In an interview he gave to Open Russia’s Roman Popkov, Kovalev says that the former museum was a place where for a decade Russians could come together to freely discuss the past and the present of their country. But Moscow doesn’t need or want that and has closed the Perm-36 Museum to block it from happening.
Russian officials, he continues, claim that the grants the museum had received from abroad were from people who “are interested in the destruction of the country.” And consequently, Kovalev says, “the liquidation of the Perm-36 Museum is part of a struggle with enemies the regime itself has invented.”
The rights activist points out that under Stalin, Perm-36 was a very small camp, but later it became a special facility for the incarceration of former judges, prosecutors and militiamen who had committed crimes.

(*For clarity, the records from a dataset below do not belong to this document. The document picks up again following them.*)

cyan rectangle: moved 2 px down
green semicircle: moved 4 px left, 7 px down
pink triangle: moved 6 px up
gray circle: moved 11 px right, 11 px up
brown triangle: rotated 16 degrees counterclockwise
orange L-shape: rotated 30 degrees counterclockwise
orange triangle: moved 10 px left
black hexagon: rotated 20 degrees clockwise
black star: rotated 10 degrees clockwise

Only in 1972 did it become a camp for political prisoners, most of whom were brought there from the notorious Mordvinian camps.

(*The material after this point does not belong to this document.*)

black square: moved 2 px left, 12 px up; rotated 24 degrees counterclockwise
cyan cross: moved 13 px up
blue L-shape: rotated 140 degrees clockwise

The difference in size matters, Kovalev says. Stalin-era camps were very large and the site of mass killings, but precisely because they were large, prisoners had a slightly easier time of it because their jailers could not supervise them as closely. Brezhnev-era camps were smaller – there were about 140 in Perm-36 when he was there — and inmates more closely monitored.
Russians should know this history, he continues, but the authorities did not close down the museum in the first instance “to destroy memory.” Rather, Kovalev says, “the chief cause behind the liquidation of the museum… was because people called the Perm-36 Museum a territory of freedom.”

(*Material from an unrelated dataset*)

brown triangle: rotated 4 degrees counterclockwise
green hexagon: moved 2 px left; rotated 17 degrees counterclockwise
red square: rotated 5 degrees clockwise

Every year for the past decade, the museum held a festival attended by several thousand people and organized seminars in which no one felt constrained from “speaking the truth” about what had happened in Russia and what is happening now, Kovalev says. For the Putin regime, that was a real problem.
That they intended to go after the museum became obvious when stories began to appear in the Perm press saying that prisoners were treated well and featuring quotes from former jailers who said they were proud of their past service. They even suggested that he, Kovalev, had denounced others, assertions that were total falsehoods.
This was a clear signal, he continues, because earlier the Perm administration had helped the museum in significant ways; and what he does not say but what follows from this is that the decision to transform the museum from one about the victims to one about those who victimized them was not made there but higher up the power vertical.
Because the regional government never provided enough for the museum’s operation and because grants from abroad did not cover the shortages, he says, the Perm-36 Museum ran up debts of approximately 600,000 rubles (10,000 US dollars) and had no choice but to file for bankruptcy, something from which it is unlikely to emerge in a good way under current conditions.
The Russian authorities have not only closed the museum and seized its enormous archive, something Kovalev says is especially damaging, but they have closed down “the ‘Territory of Freedom’ [which] had existed for more than ten years.” Unfortunately, “the evolution of [the Russian] state is in no way leading to freedom.”
The powers that be “closed us and destroyed us for political reasons,” the former GULAG inmate adds. “They don’t need” such a place.